*PROBLEM DESCRIPTION:*
Return all entries precisely as they stand, without the images.

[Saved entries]
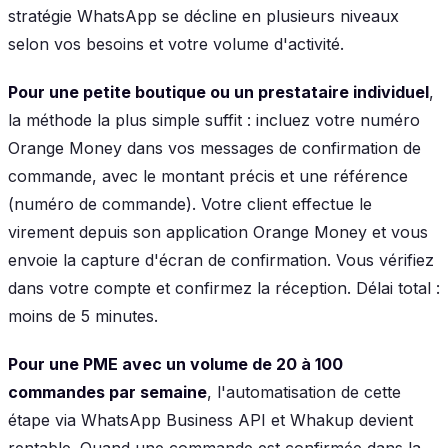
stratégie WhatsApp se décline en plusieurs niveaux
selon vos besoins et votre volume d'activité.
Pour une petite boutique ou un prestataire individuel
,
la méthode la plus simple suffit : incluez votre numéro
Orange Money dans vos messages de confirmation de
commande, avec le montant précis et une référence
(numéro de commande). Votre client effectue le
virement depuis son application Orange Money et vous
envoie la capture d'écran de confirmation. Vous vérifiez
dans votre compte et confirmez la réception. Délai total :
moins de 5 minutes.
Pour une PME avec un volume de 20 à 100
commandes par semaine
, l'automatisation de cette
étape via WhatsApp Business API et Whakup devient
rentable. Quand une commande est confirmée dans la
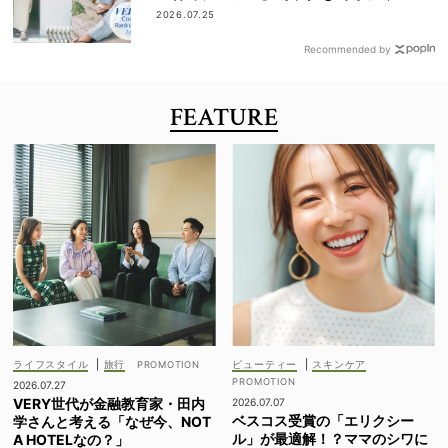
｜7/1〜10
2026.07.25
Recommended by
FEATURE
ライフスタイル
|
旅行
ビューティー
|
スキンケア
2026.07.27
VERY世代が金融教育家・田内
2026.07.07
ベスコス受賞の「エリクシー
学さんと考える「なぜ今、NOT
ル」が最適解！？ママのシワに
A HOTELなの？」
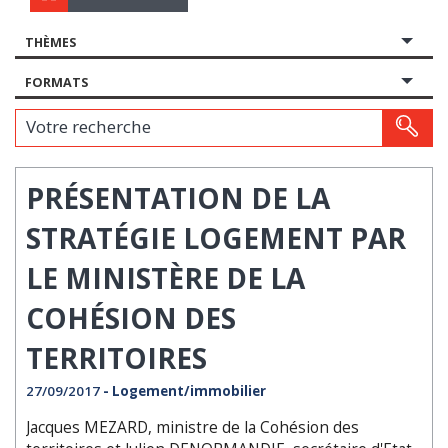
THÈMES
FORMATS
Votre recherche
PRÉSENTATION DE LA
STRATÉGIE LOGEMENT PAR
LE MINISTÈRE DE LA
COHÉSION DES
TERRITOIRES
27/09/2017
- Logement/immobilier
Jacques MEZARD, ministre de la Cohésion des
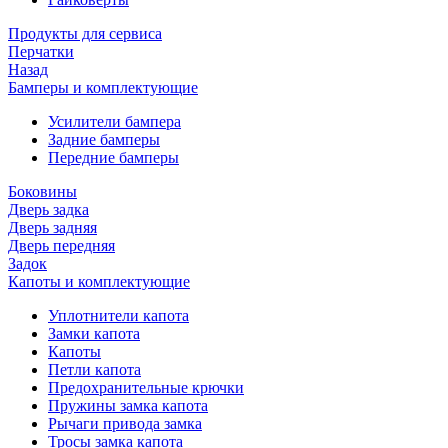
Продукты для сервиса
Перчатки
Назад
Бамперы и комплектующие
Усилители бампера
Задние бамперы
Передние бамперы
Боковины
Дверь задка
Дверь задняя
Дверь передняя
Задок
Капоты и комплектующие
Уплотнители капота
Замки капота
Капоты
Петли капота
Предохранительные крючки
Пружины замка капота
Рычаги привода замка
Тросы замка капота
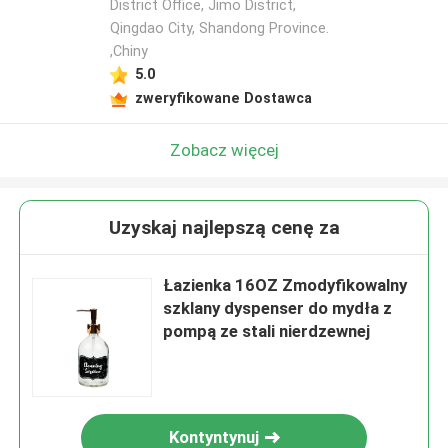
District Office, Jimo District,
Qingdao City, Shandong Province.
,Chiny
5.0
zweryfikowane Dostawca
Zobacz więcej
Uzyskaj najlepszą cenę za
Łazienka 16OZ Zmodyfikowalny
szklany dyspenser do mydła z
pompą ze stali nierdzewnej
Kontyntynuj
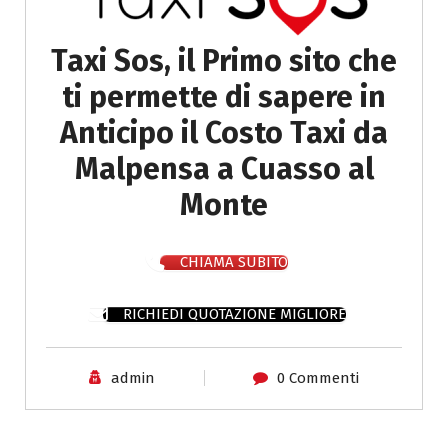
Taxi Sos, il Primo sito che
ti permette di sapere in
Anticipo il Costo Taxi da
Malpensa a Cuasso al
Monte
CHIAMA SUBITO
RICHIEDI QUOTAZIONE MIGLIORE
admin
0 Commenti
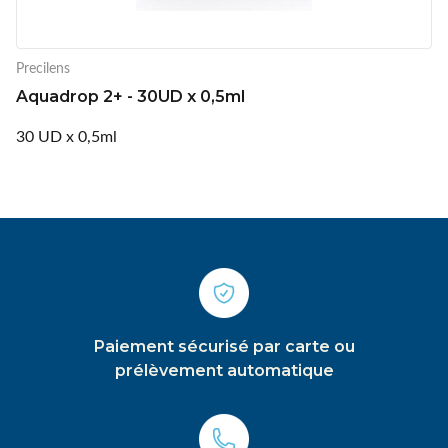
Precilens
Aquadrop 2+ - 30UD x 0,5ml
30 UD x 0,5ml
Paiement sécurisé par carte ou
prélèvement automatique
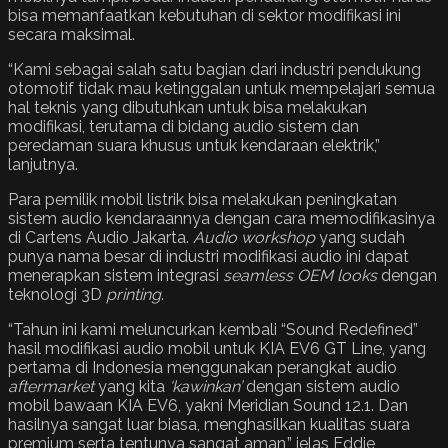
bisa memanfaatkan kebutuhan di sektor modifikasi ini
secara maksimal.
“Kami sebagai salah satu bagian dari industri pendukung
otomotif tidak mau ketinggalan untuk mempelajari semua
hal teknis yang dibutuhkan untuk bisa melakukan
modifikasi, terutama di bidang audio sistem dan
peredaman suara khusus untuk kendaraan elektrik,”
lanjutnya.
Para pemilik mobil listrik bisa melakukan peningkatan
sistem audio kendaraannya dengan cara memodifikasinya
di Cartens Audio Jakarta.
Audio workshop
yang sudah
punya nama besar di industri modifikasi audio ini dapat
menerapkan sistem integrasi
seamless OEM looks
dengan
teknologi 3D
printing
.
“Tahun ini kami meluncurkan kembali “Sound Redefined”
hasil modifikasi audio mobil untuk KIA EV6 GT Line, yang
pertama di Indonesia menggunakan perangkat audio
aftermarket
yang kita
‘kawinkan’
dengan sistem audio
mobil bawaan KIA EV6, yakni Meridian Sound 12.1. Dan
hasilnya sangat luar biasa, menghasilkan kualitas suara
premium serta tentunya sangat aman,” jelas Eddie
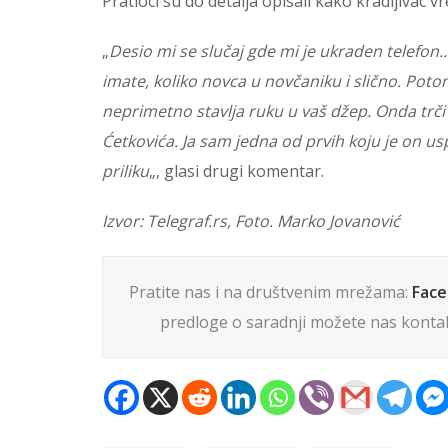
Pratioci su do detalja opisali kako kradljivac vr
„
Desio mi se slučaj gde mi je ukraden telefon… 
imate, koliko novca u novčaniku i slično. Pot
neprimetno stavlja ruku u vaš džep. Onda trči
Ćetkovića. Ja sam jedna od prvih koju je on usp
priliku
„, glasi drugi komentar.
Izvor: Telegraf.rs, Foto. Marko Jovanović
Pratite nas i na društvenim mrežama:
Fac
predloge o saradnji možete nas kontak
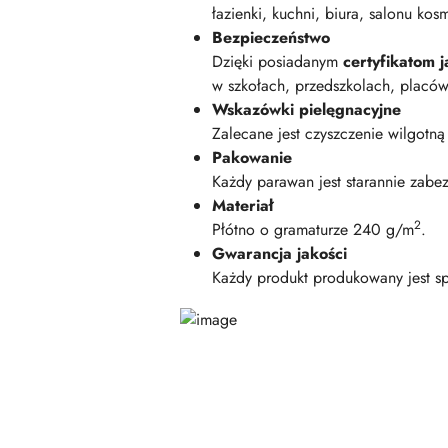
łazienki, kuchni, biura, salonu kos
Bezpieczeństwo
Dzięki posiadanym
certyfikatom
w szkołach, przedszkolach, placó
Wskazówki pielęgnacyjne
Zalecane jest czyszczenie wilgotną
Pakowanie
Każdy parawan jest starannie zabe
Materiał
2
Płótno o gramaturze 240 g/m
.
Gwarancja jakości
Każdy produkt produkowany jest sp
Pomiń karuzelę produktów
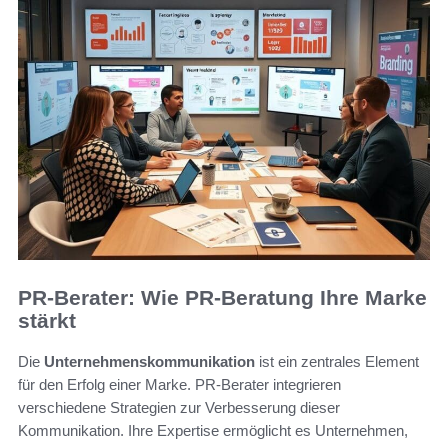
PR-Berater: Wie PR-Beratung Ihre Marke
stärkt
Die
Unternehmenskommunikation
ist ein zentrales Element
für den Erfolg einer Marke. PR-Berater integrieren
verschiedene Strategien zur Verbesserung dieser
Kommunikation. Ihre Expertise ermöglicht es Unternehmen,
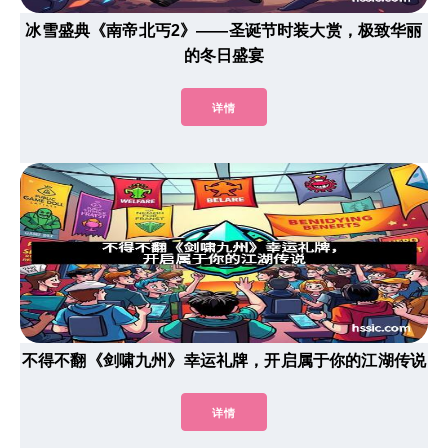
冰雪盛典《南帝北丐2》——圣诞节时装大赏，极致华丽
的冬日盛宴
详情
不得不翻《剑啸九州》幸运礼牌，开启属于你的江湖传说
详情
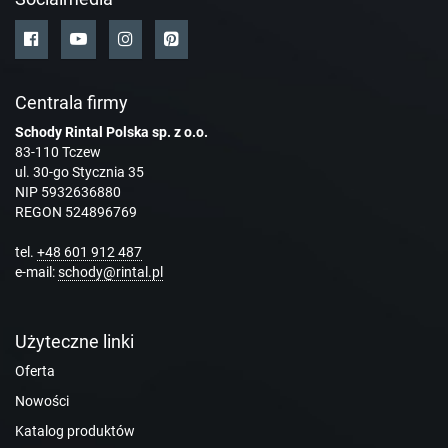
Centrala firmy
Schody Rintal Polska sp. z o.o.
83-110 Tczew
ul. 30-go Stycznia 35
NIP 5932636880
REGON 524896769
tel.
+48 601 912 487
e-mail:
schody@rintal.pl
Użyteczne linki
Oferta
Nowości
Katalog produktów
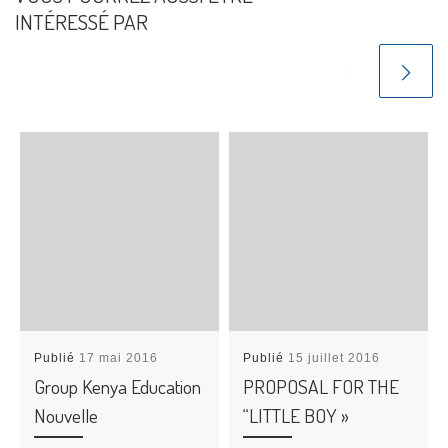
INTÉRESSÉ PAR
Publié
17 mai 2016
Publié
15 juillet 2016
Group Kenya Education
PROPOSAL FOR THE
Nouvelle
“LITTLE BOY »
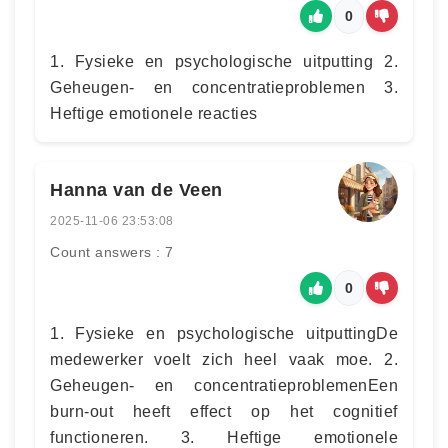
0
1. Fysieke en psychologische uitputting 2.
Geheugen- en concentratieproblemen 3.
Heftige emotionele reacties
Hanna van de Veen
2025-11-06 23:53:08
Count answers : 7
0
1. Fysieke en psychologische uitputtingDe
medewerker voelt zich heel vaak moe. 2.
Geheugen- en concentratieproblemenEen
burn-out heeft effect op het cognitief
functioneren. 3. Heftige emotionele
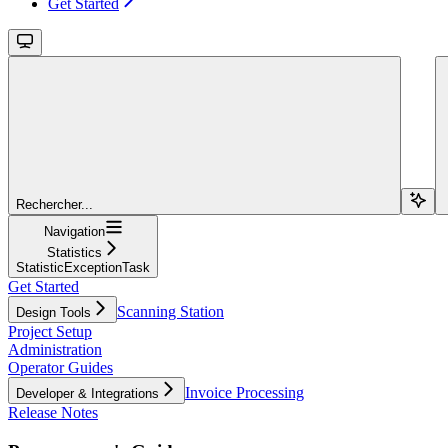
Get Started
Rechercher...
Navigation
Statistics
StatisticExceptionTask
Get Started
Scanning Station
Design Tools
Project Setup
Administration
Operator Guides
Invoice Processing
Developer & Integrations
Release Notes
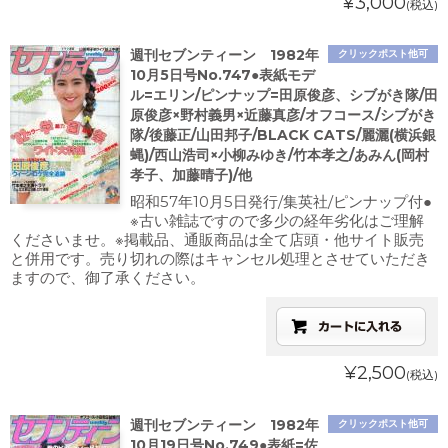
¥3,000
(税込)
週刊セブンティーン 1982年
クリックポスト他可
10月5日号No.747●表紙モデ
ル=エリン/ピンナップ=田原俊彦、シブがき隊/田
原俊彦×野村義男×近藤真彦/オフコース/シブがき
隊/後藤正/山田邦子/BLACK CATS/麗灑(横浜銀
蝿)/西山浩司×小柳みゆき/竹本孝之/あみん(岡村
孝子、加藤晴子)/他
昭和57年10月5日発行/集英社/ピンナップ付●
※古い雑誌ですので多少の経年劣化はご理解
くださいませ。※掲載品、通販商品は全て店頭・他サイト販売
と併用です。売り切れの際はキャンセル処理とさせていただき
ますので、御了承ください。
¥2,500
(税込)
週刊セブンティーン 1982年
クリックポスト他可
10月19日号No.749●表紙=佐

*RESPONSE FOR THIS EXERCISE:*
stratégie WhatsApp se décline en plusieurs niveaux
selon vos besoins et votre volume d'activité.
Pour une petite boutique ou un prestataire individuel
,
la méthode la plus simple suffit : incluez votre numéro
Orange Money dans vos messages de confirmation de
commande, avec le montant précis et une référence
(numéro de commande). Votre client effectue le
virement depuis son application Orange Money et vous
envoie la capture d'écran de confirmation. Vous vérifiez
dans votre compte et confirmez la réception. Délai total :
moins de 5 minutes.
Pour une PME avec un volume de 20 à 100
commandes par semaine
, l'automatisation de cette
étape via WhatsApp Business API et Whakup devient
rentable. Quand une commande est confirmée dans la
｜7/1〜10
2026.07.25
Recommended by
FEATURE
ライフスタイル
|
旅行
ビューティー
|
スキンケア
2026.07.27
VERY世代が金融教育家・田内
2026.07.07
ベスコス受賞の「エリクシー
学さんと考える「なぜ今、NOT
ル」が最適解！？ママのシワに
A HOTELなの？」
THÈMES
FORMATS
Votre recherche
PRÉSENTATION DE LA
STRATÉGIE LOGEMENT PAR
LE MINISTÈRE DE LA
COHÉSION DES
TERRITOIRES
27/09/2017
- Logement/immobilier
Jacques MEZARD, ministre de la Cohésion des
Продукты для сервиса
Перчатки
Назад
Бамперы и комплектующие
Усилители бампера
Задние бамперы
Передние бамперы
Боковины
Дверь задка
Дверь задняя
Дверь передняя
Задок
Капоты и комплектующие
Уплотнители капота
Замки капота
Капоты
Петли капота
Предохранительные крючки
Пружины замка капота
Рычаги привода замка
Тросы замка капота
District Office, Jimo District,
Qingdao City, Shandong Province.
,Chiny
5.0
zweryfikowane Dostawca
Zobacz więcej
Uzyskaj najlepszą cenę za
Łazienka 16OZ Zmodyfikowalny
szklany dyspenser do mydła z
pompą ze stali nierdzewnej
Kontyntynuj
Taxi Sos, il Primo sito che
ti permette di sapere in
Anticipo il Costo Taxi da
Malpensa a Cuasso al
Monte
CHIAMA SUBITO
RICHIEDI QUOTAZIONE MIGLIORE
admin
0 Commenti
Precilens
Aquadrop 2+ - 30UD x 0,5ml
30 UD x 0,5ml
Paiement sécurisé par carte ou
prélèvement automatique
bisa memanfaatkan kebutuhan di sektor modifikasi ini
secara maksimal.
“Kami sebagai salah satu bagian dari industri pendukung
otomotif tidak mau ketinggalan untuk mempelajari semua
hal teknis yang dibutuhkan untuk bisa melakukan
modifikasi, terutama di bidang audio sistem dan
peredaman suara khusus untuk kendaraan elektrik,”
lanjutnya.
Para pemilik mobil listrik bisa melakukan peningkatan
sistem audio kendaraannya dengan cara memodifikasinya
di Cartens Audio Jakarta.
Audio workshop
yang sudah
punya nama besar di industri modifikasi audio ini dapat
menerapkan sistem integrasi
seamless OEM looks
dengan
teknologi 3D
printing
.
“Tahun ini kami meluncurkan kembali “Sound Redefined”
hasil modifikasi audio mobil untuk KIA EV6 GT Line, yang
pertama di Indonesia menggunakan perangkat audio
aftermarket
yang kita
‘kawinkan’
dengan sistem audio
mobil bawaan KIA EV6, yakni Meridian Sound 12.1. Dan
hasilnya sangat luar biasa, menghasilkan kualitas suara
premium serta tentunya sangat aman,” jelas Eddie
Pratioci su do detalja opisali kako kradljivac vr
„
Desio mi se slučaj gde mi je ukraden telefon… 
imate, koliko novca u novčaniku i slično. Pot
neprimetno stavlja ruku u vaš džep. Onda trči
Ćetkovića. Ja sam jedna od prvih koju je on usp
priliku
„, glasi drugi komentar.
Izvor: Telegraf.rs, Foto. Marko Jovanović
Pratite nas i na društvenim mrežama:
Fac
predloge o saradnji možete nas kontak
łazienki, kuchni, biura, salonu kos
Bezpieczeństwo
Dzięki posiadanym
certyfikatom
w szkołach, przedszkolach, placó
Wskazówki pielęgnacyjne
Zalecane jest czyszczenie wilgotną
Pakowanie
Każdy parawan jest starannie zabe
Materiał
2
Płótno o gramaturze 240 g/m
.
Gwarancja jakości
Każdy produkt produkowany jest sp
Pomiń karuzelę produktów
PR-Berater: Wie PR-Beratung Ihre Marke
stärkt
Die
Unternehmenskommunikation
ist ein zentrales Element
für den Erfolg einer Marke. PR-Berater integrieren
verschiedene Strategien zur Verbesserung dieser
Kommunikation. Ihre Expertise ermöglicht es Unternehmen,
冰雪盛典《南帝北丐2》——圣诞节时装大赏，极致华丽
的冬日盛宴
详情
不得不翻《剑啸九州》幸运礼牌，开启属于你的江湖传说
详情
Centrala firmy
Schody Rintal Polska sp. z o.o.
83-110 Tczew
ul. 30-go Stycznia 35
NIP 5932636880
REGON 524896769
tel.
+48 601 912 487
e-mail:
schody@rintal.pl
Użyteczne linki
Oferta
Nowości
Katalog produktów
INTÉRESSÉ PAR
Publié
17 mai 2016
Publié
15 juillet 2016
Group Kenya Education
PROPOSAL FOR THE
Nouvelle
“LITTLE BOY »
0
1. Fysieke en psychologische uitputting 2.
Geheugen- en concentratieproblemen 3.
Heftige emotionele reacties
Hanna van de Veen
2025-11-06 23:53:08
Count answers : 7
0
1. Fysieke en psychologische uitputtingDe
medewerker voelt zich heel vaak moe. 2.
Geheugen- en concentratieproblemenEen
burn-out heeft effect op het cognitief
functioneren. 3. Heftige emotionele
Get Started
Rechercher...
Navigation
Statistics
StatisticExceptionTask
Get Started
Scanning Station
Design Tools
Project Setup
Administration
Operator Guides
Invoice Processing
Developer & Integrations
Release Notes
¥3,000
(税込)
週刊セブンティーン 1982年
クリックポスト他可
10月5日号No.747●表紙モデ
ル=エリン/ピンナップ=田原俊彦、シブがき隊/田
原俊彦×野村義男×近藤真彦/オフコース/シブがき
隊/後藤正/山田邦子/BLACK CATS/麗灑(横浜銀
蝿)/西山浩司×小柳みゆき/竹本孝之/あみん(岡村
孝子、加藤晴子)/他
昭和57年10月5日発行/集英社/ピンナップ付●
※古い雑誌ですので多少の経年劣化はご理解
くださいませ。※掲載品、通販商品は全て店頭・他サイト販売
と併用です。売り切れの際はキャンセル処理とさせていただき
ますので、御了承ください。
¥2,500
(税込)
週刊セブンティーン 1982年
クリックポスト他可
10月19日号No.749●表紙=佐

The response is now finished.